#### Exercise aim
First find the line containing "一键脚本安装 vs 手动配置" in the data, then set it down exactly along with every line after it, through the last.

(Dataset records)

★ ★ ★ ★ ★ ★ ★

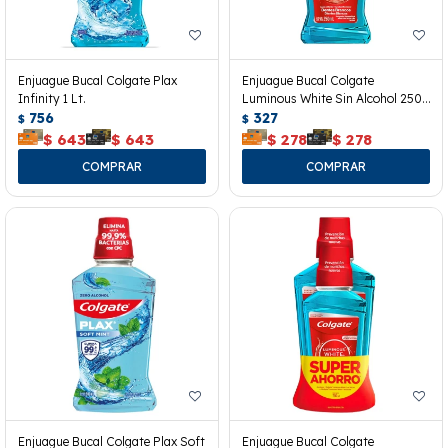
Enjuague Bucal Colgate Plax
Enjuague Bucal Colgate
Infinity 1 Lt.
Luminous White Sin Alcohol 250
756
Ml.
327
$
$
$
643
$
643
$
278
$
278
Enjuague Bucal Colgate Plax Soft
Enjuague Bucal Colgate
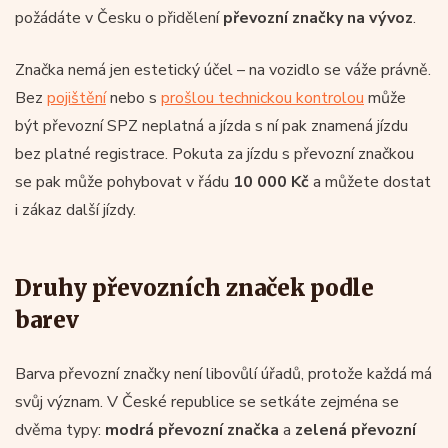
požádáte v Česku o přidělení
převozní značky na vývoz
.
Značka nemá jen estetický účel – na vozidlo se váže právně.
Bez
pojištění
nebo s
prošlou technickou kontrolou
může
být převozní SPZ neplatná a jízda s ní pak znamená jízdu
bez platné registrace. Pokuta za jízdu s převozní značkou
se pak může pohybovat v řádu
10 000 Kč
a můžete dostat
i zákaz další jízdy.
Druhy převozních značek podle
barev
Barva převozní značky není libovůlí úřadů, protože každá má
svůj význam. V České republice se setkáte zejména se
dvěma typy:
modrá převozní značka
a
zelená převozní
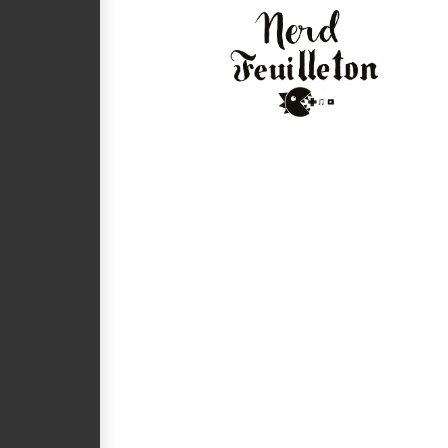
VIEW POST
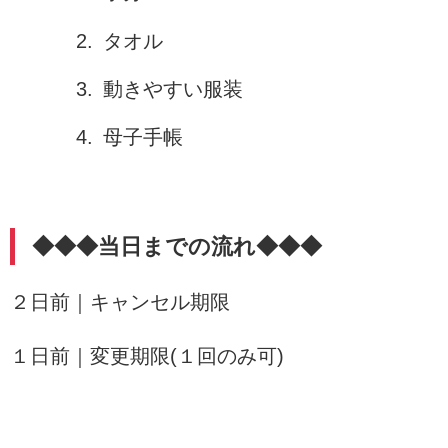
タオル
動きやすい服装
母子手帳
◆◆◆当日までの流れ◆◆◆
２日前｜キャンセル期限
１日前｜変更期限(１回のみ可)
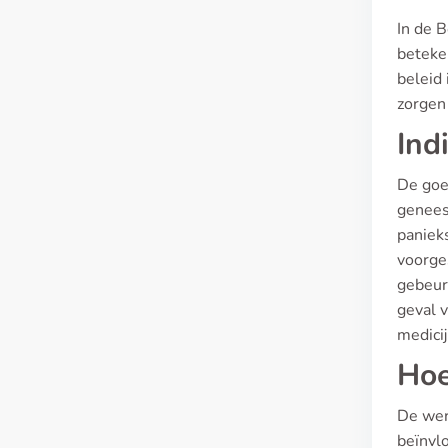
In de B
beteken
beleid 
zorgen
Ind
De goe
genees
paniek
voorge
gebeur
geval 
medicij
Hoe
De wer
beïnvl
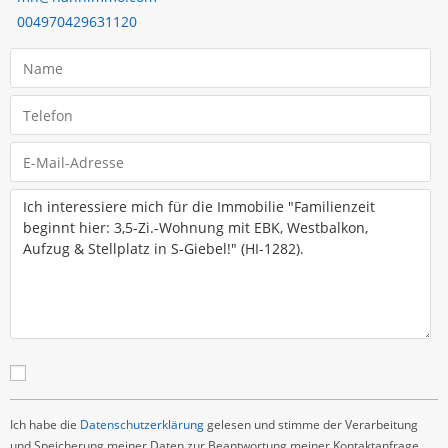
004970429631120
Ich habe die
Datenschutzerklärung
gelesen und stimme der Verarbeitung
und Speicherung meiner Daten zur Beantwortung meiner Kontaktanfrage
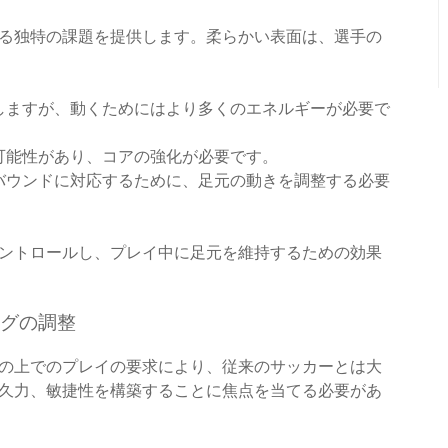
る独特の課題を提供します。柔らかい表面は、選手の
しますが、動くためにはより多くのエネルギーが必要で
可能性があり、コアの強化が必要です。
バウンドに対応するために、足元の動きを調整する必要
ントロールし、プレイ中に足元を維持するための効果
グの調整
の上でのプレイの要求により、従来のサッカーとは大
久力、敏捷性を構築することに焦点を当てる必要があ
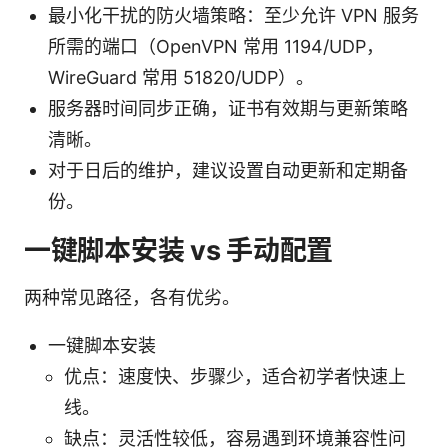
最小化干扰的防火墙策略：至少允许 VPN 服务
所需的端口（OpenVPN 常用 1194/UDP，
WireGuard 常用 51820/UDP）。
服务器时间同步正确，证书有效期与更新策略
清晰。
对于日后的维护，建议设置自动更新和定期备
份。
一键脚本安装 vs 手动配置
两种常见路径，各有优劣。
一键脚本安装
优点：速度快、步骤少，适合初学者快速上
线。
缺点：灵活性较低，容易遇到环境兼容性问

★ ★ ★ ★ ★ ★ ★

#### Answer box
一键脚本安装 vs 手动配置
两种常见路径，各有优劣。
一键脚本安装
优点：速度快、步骤少，适合初学者快速上
线。
缺点：灵活性较低，容易遇到环境兼容性问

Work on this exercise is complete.